Precession Drove Opposing Monsoon Patterns Over Millennia in Asia and Australia, Study Finds

view of green mountains under white clouds at a distance
Expansive View of Green Sahyadri Mountains in Monsoon.

A new international study has uncovered how subtle changes in Earth's orbit triggered opposing rainfall patterns between Asia and Australia over the past 300,000 years. The research, published in npj Climate and Atmospheric Science, provides new insight into how orbital forcing , specifically, Earth's precession, influenced the strength and timing of two major monsoon systems: the East Asian Summer Monsoon (EASM) and the Australian Summer Monsoon (AUSM).

The study was conducted by an international team of scientists, including Byrd Polar and Climate Research Center Principal Investigator Zhengyu Liu from the Department of Geography at The Ohio State University.

Using advanced climate modeling, the researchers found that the EASM and AUSM tend to vary out of phase at the precession timescale. When the East Asian monsoon was stronger, the Australian monsoon tended to be weaker, and vice versa. This anti-phase relationship is driven mainly by local seasonal insolation changes caused by Earth's precessional cycle, which alters how solar energy is distributed between the hemispheres during their respective summers.

Simulations conducted with the Community Climate System Model (CCSM3) demonstrated that the primary driver of this out-of-sync behavior is the direct influence of local solar heating, rather than large-scale atmospheric interactions. The model results showed that the East Asian and Australian monsoon systems responded largely independently, with changes in regional insolation governing their intensity. The findings suggest that precession-induced temperature and pressure gradients shaped local atmospheric conditions more strongly than cross-equatorial dynamics.

The research also evaluated the relationship between the AUSM and the East Asian Winter Monsoon (EAWM), a link previously believed to be significant due to shared atmospheric circulation patterns. However, the simulations revealed that this connection weakens at the orbital scale. The hemispheric insolation gradient, especially the difference in solar energy received across the equator during winter months, was found to reduce the strength of the cross-equatorial flow that would otherwise connect these systems.

To validate the model results, the team compared them against paleoclimate proxy data from Chinese cave formations and marine sediments off the Australian coast. While some proxy records supported the modeled anti-phase relationship, others did not, underscoring ongoing challenges in interpreting regional climate signals from geological records. Differences in proxy sources, such as land versus ocean indicators, may account for some of the inconsistencies.

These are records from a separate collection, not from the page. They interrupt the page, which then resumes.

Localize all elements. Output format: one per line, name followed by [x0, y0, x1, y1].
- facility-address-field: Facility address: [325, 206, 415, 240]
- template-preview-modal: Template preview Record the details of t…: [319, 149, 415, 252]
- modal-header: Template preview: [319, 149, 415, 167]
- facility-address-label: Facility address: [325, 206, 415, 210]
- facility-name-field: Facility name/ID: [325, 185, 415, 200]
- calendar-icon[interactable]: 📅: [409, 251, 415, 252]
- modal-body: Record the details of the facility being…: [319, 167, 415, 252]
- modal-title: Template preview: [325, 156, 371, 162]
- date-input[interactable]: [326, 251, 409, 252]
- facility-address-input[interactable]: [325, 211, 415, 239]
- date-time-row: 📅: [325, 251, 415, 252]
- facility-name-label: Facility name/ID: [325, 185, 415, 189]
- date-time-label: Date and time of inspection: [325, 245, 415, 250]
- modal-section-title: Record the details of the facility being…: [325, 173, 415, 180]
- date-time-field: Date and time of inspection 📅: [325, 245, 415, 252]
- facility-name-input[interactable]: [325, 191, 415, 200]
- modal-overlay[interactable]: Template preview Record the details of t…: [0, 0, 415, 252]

Overall, the study highlights the dominant role of orbital mechanics in shaping regional climate patterns and provides a clearer understanding of long-term monsoon variability. These insights can help refine predictions of future monsoon behavior in a warming world, particularly as researchers work to disentangle the influences of natural and anthropogenic climate drivers.

The authors emphasize the need for more high-resolution proxy records and targeted model experiments to fully understand the complex interactions among global monsoon systems across different timescales.